Elliott Linwood

(Originally published in the San Francisco Sentinel, 1990)

Lola Alvarez Bravo, Frieda Kahlo, c. 1940

Lola Alvarez Bravo, Frieda Kahlo, c. 1940

Festival 200 is celebrated at the Friends of Photography Center with two Mexican photography exhibitions – Campaneras de Mexico: Women Photograph Women; and Revelaciones: The Art of Manuel Alvarez Bravo. Major chapters in the development of the medium in Mexico since the turn of the century are encompassed here.

This is not a definitive cultural overview, however, since several important Mexican photographers are absent. Instead, a powerful juxtaposition occurs between the two shows. The pinnacle influence of Manuel Bravo, combined with the very different contemporary work by women, reflects the many levels of multiculturalism within Mexico itself.

This sets up a cross current of introspection, and it avoids many thorny problems. For instance, projected notions of culture, lately, often gets translated as something consumable – an appropriated thing, romanticized.

The eighty page bilingual essay accompanying the women’s show by Amy Conger acknowledges this trend, stating: The fact is that many Mexicans don’t look like what Mexicans are supposed to look like. One of those few who does – a peasant sleeping under an enormous sombrero – seems only to be found nowadays on a label of a bottle of salsa picante made in New Orleans.

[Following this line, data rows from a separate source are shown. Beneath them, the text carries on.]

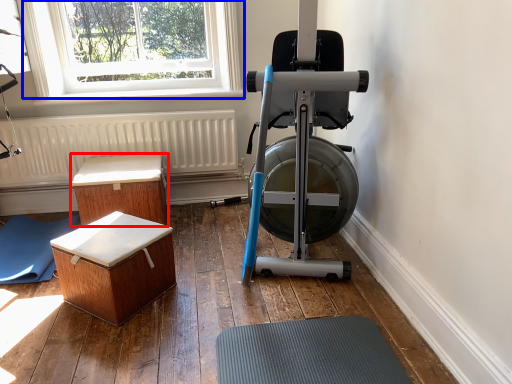 Question: Which point is closer to the camera, furniture (highlighted by a red box) or window (highlighted by a blue box)?

Choices:
 (A) furniture
 (B) window

Answer: (A) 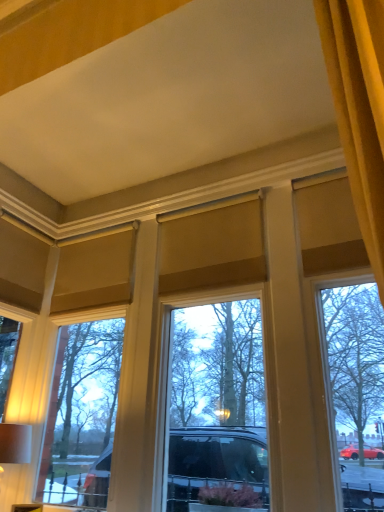 Question: From the image's perspective, is matte white table lamp at lower left located above or below matte glass window at center?

Choices:
 (A) below
 (B) above

Answer: (A)

Question: From a real-world perspective, is matte white table lamp at lower left above or below matte glass window at center?

Choices:
 (A) above
 (B) below

Answer: (B)

Question: In the image, is matte white table lamp at lower left positioned in front of or behind matte glass window at center?

Choices:
 (A) front
 (B) behind

Answer: (B)

Question: Is point (137, 250) closer or farther from the camera than point (14, 458)?

Choices:
 (A) closer
 (B) farther

Answer: (B)

Question: Would you say matte glass window at center is to the left or to the right of matte white table lamp at lower left in the picture?

Choices:
 (A) left
 (B) right

Answer: (B)

Question: Considering the positions of matte glass window at center and matte white table lamp at lower left in the image, is matte glass window at center wider or thinner than matte white table lamp at lower left?

Choices:
 (A) thin
 (B) wide

Answer: (A)

Question: Choose the correct answer: Is matte glass window at center inside matte white table lamp at lower left or outside it?

Choices:
 (A) outside
 (B) inside

Answer: (A) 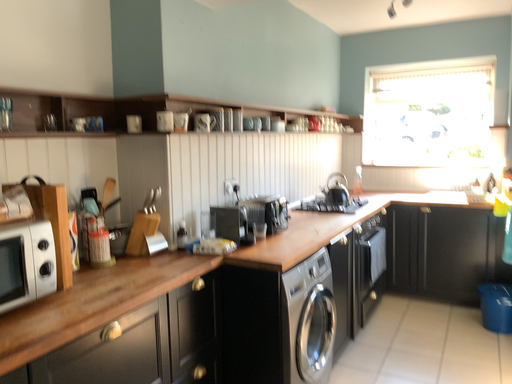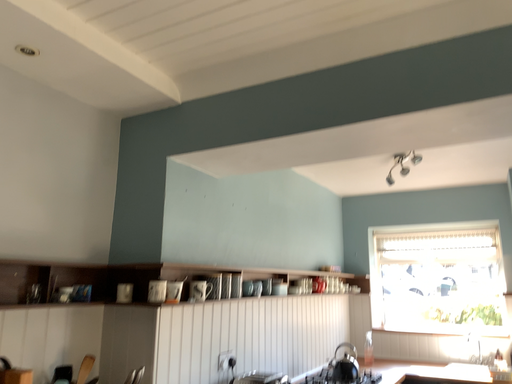 Question: How did the camera likely rotate when shooting the video?

Choices:
 (A) rotated upward
 (B) rotated downward

Answer: (A) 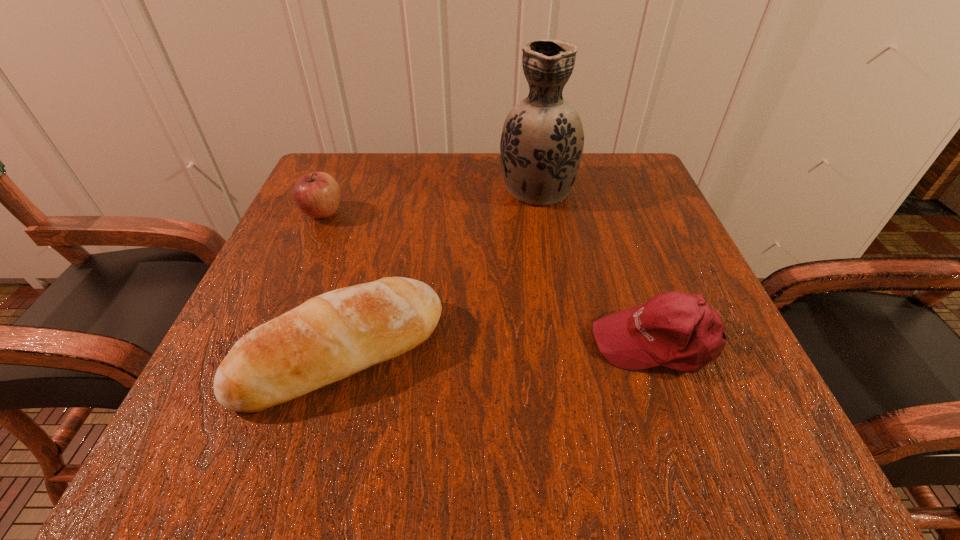 The image size is (960, 540). Find the location of `vase`. vase is located at coordinates (542, 140).

I want to click on apple, so click(318, 195).

The width and height of the screenshot is (960, 540). Find the location of `bread`. bread is located at coordinates (332, 336).

This screenshot has height=540, width=960. I want to click on baseball cap, so click(x=679, y=331).

Where is `free region located on the right of the apple`? The width and height of the screenshot is (960, 540). free region located on the right of the apple is located at coordinates (494, 213).

This screenshot has height=540, width=960. Identify the location of free space located on the back of the bread. (389, 180).

Locate an element on the screen. free space located 0.280m at the front of the baseball cap with the brim is located at coordinates (408, 342).

You are a GUI agent. You are given a task and a screenshot of the screen. Output one action in this format:
    pyautogui.click(x=<x>, y=<y>)
    Task: Click on the free point located 0.100m at the front of the baseball cap with the brim
    The height and width of the screenshot is (540, 960).
    Given the screenshot: What is the action you would take?
    pyautogui.click(x=527, y=342)

You are a GUI agent. You are given a task and a screenshot of the screen. Output one action in this format:
    pyautogui.click(x=<x>, y=<y>)
    Task: Click on the vacant space positioned 0.090m at the front of the baseball cap with the brim
    This screenshot has width=960, height=540.
    Given the screenshot: What is the action you would take?
    pyautogui.click(x=534, y=342)

Identify the location of vase at the far edge. This screenshot has width=960, height=540. (542, 140). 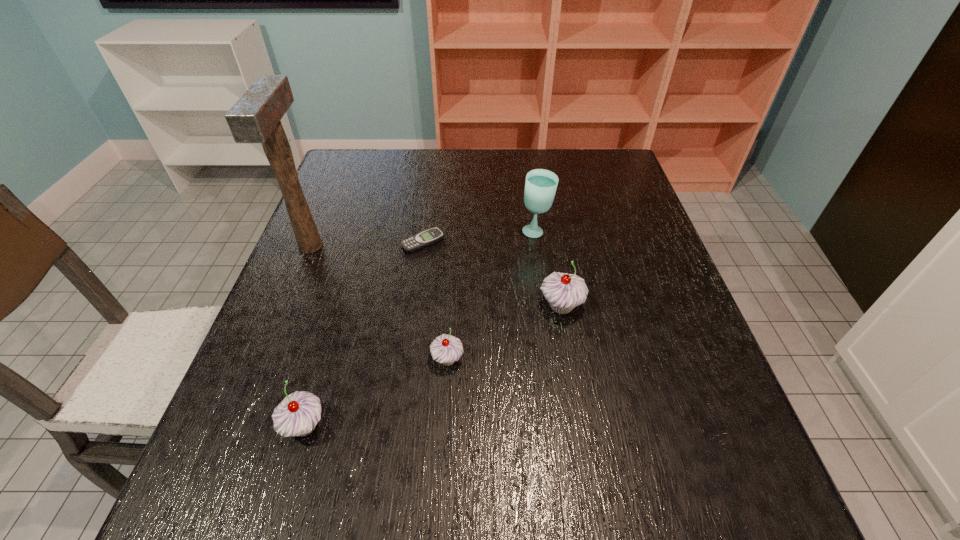 You are a GUI agent. You are given a task and a screenshot of the screen. Output one action in this format:
    pyautogui.click(x=<x>, y=<y>)
    Task: Click on the free spot at the far edge of the desktop
    
    Given the screenshot: What is the action you would take?
    pyautogui.click(x=513, y=163)

This screenshot has width=960, height=540. I want to click on vacant space at the left edge, so click(x=256, y=378).

Find the location of a particular element. vacant space at the right edge of the desktop is located at coordinates (637, 251).

Identify the location of vacant region at the near left corner of the desktop. The image size is (960, 540). point(305,444).

In the image, there is a desktop. At what (x,y) coordinates should I click in order to perform the action: click on blank space at the far right corner. Please return your answer as a coordinate pair (x, y). This screenshot has width=960, height=540. Looking at the image, I should click on (633, 190).

The height and width of the screenshot is (540, 960). What are the coordinates of `blank space at the near right corner` in the screenshot? It's located at (732, 426).

Find the location of `vacant point located between the glass and the second cupcake from right to left`. vacant point located between the glass and the second cupcake from right to left is located at coordinates (492, 296).

Image resolution: width=960 pixels, height=540 pixels. In order to click on free space between the second shortest cupcake and the glass in this screenshot , I will do `click(420, 329)`.

Identify the location of free space between the beeper and the farthest cupcake. (492, 274).

I want to click on free space between the shortest object and the fifth tallest object, so click(x=435, y=301). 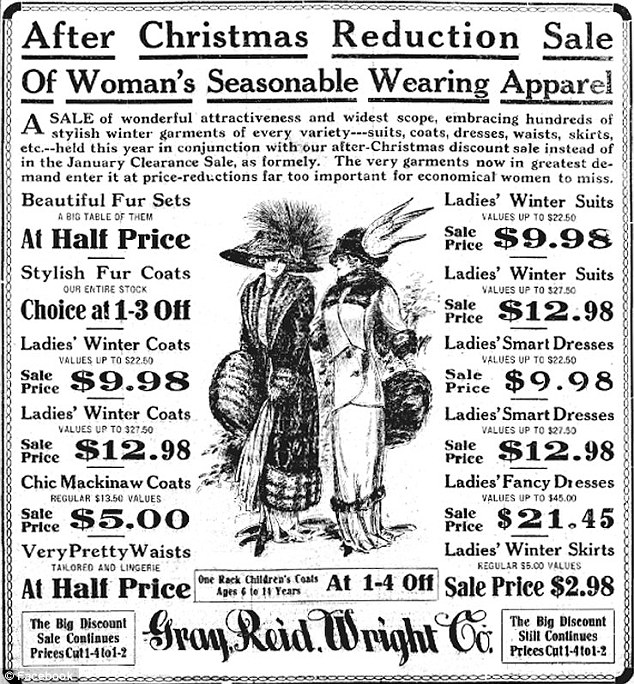 The image size is (634, 684). Identify the location of newspaper. (382, 197). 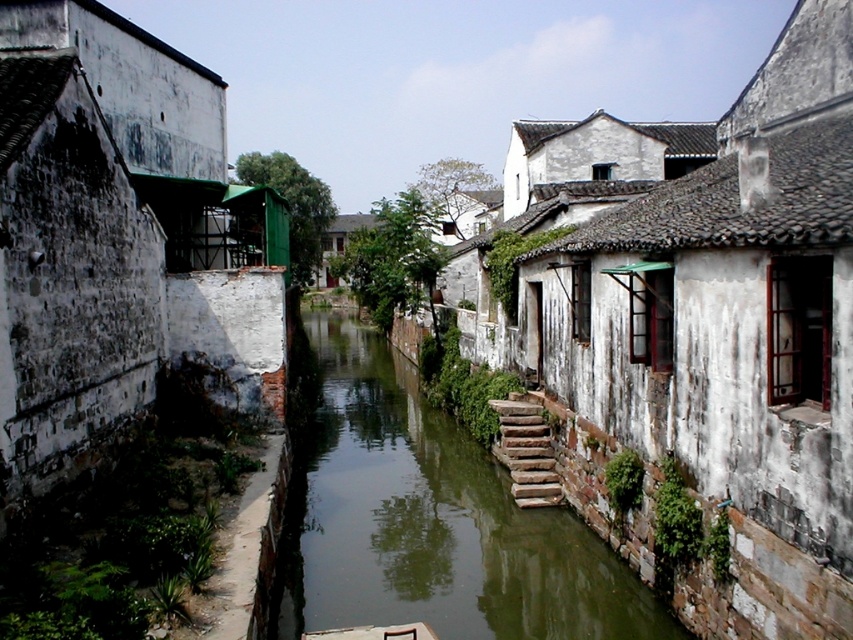 You are a delivery person trying to cross the canal in the image. You see the green mossy stone at center and the stone steps at center. Which one is wider and can support your cart?

The green mossy stone at center is wider than the stone steps at center, so it can support your cart.

You are standing at the edge of the canal in this traditional East Asian village scene. You notice the green mossy stone at center and the stone steps at center. Which object is nearer to you?

The green mossy stone at center is closer to the viewer than the stone steps at center, so the green mossy stone at center is nearer to you.

You are standing at the edge of the canal in the East Asian village scene. You see the green mossy stone at center and the stone steps at center. Which object is positioned lower in the scene?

Maintaining an awareness of context is the biggest challenge for the entire Festival. In this regard, Friends has done well by bringing these two traveling exhibitions together. An internal cultural dialog is established with its own set of values. As a result, viewers are allowed that much more freedom to participate with the material on the walls, no matter what their cultural background.

The six women artists include Lola Alvarez Bravo (once Married to photographer, Manuel), Graciela Iturbide (once married to photographer, Pedro Meyer), Mariana Yampolsky, Lourdes Grobet, Laura Cohen and Eugenia Vargas. Their images, concerns and styles are astounding in their variety.

Laura Cohen, Untitled, c. 1980

Laura Cohen, Untitled, c. 1980

These women, represented by eight photographs each, seem tightly crammed into two small rooms. The effect of shared space becomes an immediate issue as a result. The catalog indicates that Mexican women often exhibit in group shows because they feel that there is an obvious link in their work, such as their love life, women’s issues, and, therefore, each other.

How they depict their worlds ranges widely: from the most personal, surreal, strong if not monstrous and spiritual identifications of women in some of Graciella Iturbide’s documentary vision, to the ambiguous and instantaneous urban Cubist configurations in Laura Choen’s photojournalism.

This short survey reveals both the scope of these artists’ perceptions as well as their particular approach to timing. Most of the work was done within the bonds of ongoing personal relationship with their subjects. Even Cohen indicates she is shifting from street photography toward smaller personal portrait work.

Lola Bravos’s 1940s work give the show firm historical anchorage, with quiet stills of Frida Kahlo, as she staged herself – her own favorite art subject and object. Eugenia Vargas’s self portraits extend the show’s timeline into the realm of conceptual body art, affirming feminist links to art as cultural production, and photography as a document of performance.

Essentialism, and similar treatises on female substances, comes to the surface here in theme and focus. But any biological posturing is given over to what is stated as an intimate Mexican identification with the earth as a sense of place. This lush bodily regionalism seems to generate its own deep sense of time. Either that, or I find myself exporting it onto images of less industrialized sites, or both. It is difficult, as a result to locate precisely where the larger sense of time in the show is coming from, but it is strongest in the work of Mariana Yampolsky.

Lordes Grobet’s images show the flip side of gender politics in Mexico, in her “Lady Wrestler” series, double titled, “La Doble Lucha” (The Double Fight). Except for the obvious carnival show exploits of pitted cruelty and gentleness (the cold Arbus style of hunt fascination), these are about a different torture and sacrifice. For instance, when these women are through with their work after fighting all day, they still must support their families at night. A professionalism of public and private (homelife and worklife) is shuttled back and forth in the lives of these women in a complex cultural matrix of feminism and traditionalism.

For all its aspects, these exhibitions are positively shocking honoring of another country’s struggles around pluralism. America’s mythical melting pot ends up looking like a stereotype by comparison, in its emphasis on acculturation and homogenization – versus, say, the revised metaphor for our collectivity – a huge multicultural mosaic, such as San Francisco’s diverse constituency. However, since we are only recently attempting to divide the pie more evenly, Friends of Photography offers a view towards plotting our future.